:: Work order ::
Note each line in the data below that holds "debilidad", and copy it.

Material for the task Block Start

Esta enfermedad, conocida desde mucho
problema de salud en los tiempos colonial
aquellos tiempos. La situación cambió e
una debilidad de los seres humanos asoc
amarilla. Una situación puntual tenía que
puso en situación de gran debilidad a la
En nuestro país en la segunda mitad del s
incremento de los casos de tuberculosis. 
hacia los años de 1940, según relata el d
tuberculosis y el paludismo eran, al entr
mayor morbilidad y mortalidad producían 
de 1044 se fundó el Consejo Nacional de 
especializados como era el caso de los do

Material for the task Block End

:: Task answer ::
una debilidad de los seres humanos asoc
puso en situación de gran debilidad a la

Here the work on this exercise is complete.